Ruth's Diary

25/4/2007

I went to see the Doctor. The reason was that on the front of my right index finger my skin is very dry, flaky, itchy and if I press it...pussy. So I shouldn't press it, but sometimes I do. Thing is, I've had the skin in that area being dry and strange for several months, it's just that I knew it was a skin irritation of some sort and ignored it. No point bothering the doctor. The Aloe Vera liquid soap pretty much kept it at bay anyway. It just suddenly got much worse when I went home...and didn't bring the soap with me. Nathan once noticed I'd had my finger curled in a funny way (after dousing it in Aloe Vera gelly, which repaired some of the damage) and once I revealed the terrible condition of that finger-and that I'd been ignoring it-he almost threw a fit and demanded I see a doctor. So one I saw.

It seems I have mild dermatitis. Mild because it is severe if it covers your whole front hand. So I got prescribed a kind of ointment and was told to avoid my finger's contact with water and soap as much as possible, since all that dries out the skin (it'll be kinda hard to do in the shower). In fact, I was especially advised to avoid excess washing of hands (boy won't Mum find that so hard to do, good thing she doesn't have this). I also talked about the government regulation that GPs had to be available within 48 hours. The Church Surgery is a good example of a surgery that has adapted well: you have to make an appointment on the day but you can't make any afternoon appointments 'til after 11am. The system must work 'cos the waiting room was pretty quiet and I got seen pretty quickly.

The surgery also had a price list of medical check-ups. This is important because the Summer Camp I'll be working at demands I have one. And I was so disheartened at the fact that the surgery charges £30. £30!!!! I want it for a tenner like someone else had. Considering they charge I suppose it's possible to walk into another surgery (plenty of 'em around here). But why does it even cost anything? What do they do in a medical? Take a blood test? (Thinking about it, I suppose they do.) My camp hasn't even sent me the bloody medical form the doctor's expected to fill in! (I really want to throw a brick at someone)

Anyways, I got my Czechoslovakia essay back. 65%. Pete first congratulated me but then, as John (someone in my seminar group for the same module-there're a lot of Johns here...) said: "he took it apart". He went through every nook and cranny and was very particular over spelling and grammar.

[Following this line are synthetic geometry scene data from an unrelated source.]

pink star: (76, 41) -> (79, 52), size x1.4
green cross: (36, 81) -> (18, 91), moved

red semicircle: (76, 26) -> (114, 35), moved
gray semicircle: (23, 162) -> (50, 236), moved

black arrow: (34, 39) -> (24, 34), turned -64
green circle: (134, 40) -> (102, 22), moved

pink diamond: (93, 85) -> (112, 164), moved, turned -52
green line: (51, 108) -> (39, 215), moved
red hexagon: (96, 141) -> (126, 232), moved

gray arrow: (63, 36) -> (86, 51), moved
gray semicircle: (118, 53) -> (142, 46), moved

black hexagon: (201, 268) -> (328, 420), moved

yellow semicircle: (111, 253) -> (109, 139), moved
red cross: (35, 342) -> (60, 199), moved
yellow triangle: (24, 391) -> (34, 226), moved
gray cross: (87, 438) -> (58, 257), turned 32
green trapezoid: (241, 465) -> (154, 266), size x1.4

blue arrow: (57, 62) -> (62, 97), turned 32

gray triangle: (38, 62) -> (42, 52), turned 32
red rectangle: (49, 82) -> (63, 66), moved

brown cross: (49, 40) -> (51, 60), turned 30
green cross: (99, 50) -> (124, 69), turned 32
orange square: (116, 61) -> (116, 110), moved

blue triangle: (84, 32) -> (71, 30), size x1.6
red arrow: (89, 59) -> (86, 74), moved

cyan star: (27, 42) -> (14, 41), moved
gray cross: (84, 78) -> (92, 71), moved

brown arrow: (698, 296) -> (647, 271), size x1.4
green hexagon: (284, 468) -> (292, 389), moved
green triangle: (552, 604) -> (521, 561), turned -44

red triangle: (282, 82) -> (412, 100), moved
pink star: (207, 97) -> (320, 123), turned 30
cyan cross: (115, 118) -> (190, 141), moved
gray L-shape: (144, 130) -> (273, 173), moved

Later that day I happened to be near his office when putting up a poster (for the Fair Trade Forum-I'll tell you about it after it happens) and inside was another guy from my seminar group-though for the life of me I couldn't remember his name. Now this guy makes great arguments and points in our sessions, but there he was, sat next to Pete and the said Lecturer was giving him a lesson on how to use the apostrophe. That's just laughable. He's so...not obsessed, but he cares about good English that much he's happy to give English tutorials.

His problem with my grammer was my incorrect phrasing. When he started poking through my grammar I felt very offended. 'How dare he go through all my lines and teach me old-fashioned sentence structure!' thought I. 'I bet I know bloody more about grammar than 95% of everyone my age in the UK.' Of course, him being educated in a system that stressed importance on the teaching and practice of proper English meant he knows more than me. In hindsight, he made some very good points. "Czechoslovakian middle class members" A quote from the essay. "Members of what?" Pete asked with his charming grin that he uses with anything humorous. Good point, I should be careful of that. He also had a problem with how long I made my sentences. I'm very aware that some of my essay sentences are sooooooo long, ending up being 3/4 lines long (whew!). He points out that the problem with this is that I keep changing the subject of the sentence, which can make the entire line messy. And I'm supposed to begin sentences with however rather than use it to connect sentences. (Whoops! Did another one there. You're never supposed to begin a sentence with 'and', but I've always known that. I never do that in a story or an essay.) Considering I always feel it takes me longer to explain something in German, or I can never say enough in a German sentence, well there's the answer: I say too much in an English sentence.

I'm also quite sure you've noticed that in my entries I never bother with completely correct grammar. Well of course I don't! This is simply a place where I can write things in the fluid creative motion as thoughts emerge in my head. Plus, this gives a vague vision of the jumbles and incoherency of the thoughts in my head. (Uh...that last sentence kinda proves it.)

Going back to the thought of the NHS; I suddenly thought how even though it's government-run, the NHS is still run best like a business. It intensely drains the financial resources after all, but it delivers the public a priceless service. But most things are run like a business: Hospitals, charities, transport companies, even schools. There are just differences between public services, like those listed just now, charities and commercial businesses. Commercial businesses are run in the most efficient manner to gain profit. Public services are run to provide the best services for its clients (be they patients or pupils). Charities seek to make profits to spend on...well, charitable provision. Many commercial businesses will make sure that customers are completely satisfied with services and products because a good reputation means good business. (It should be noted that public transport is currently mostly privatised, so these companies provide public transport in the aim of raising a profit. Bit daft.)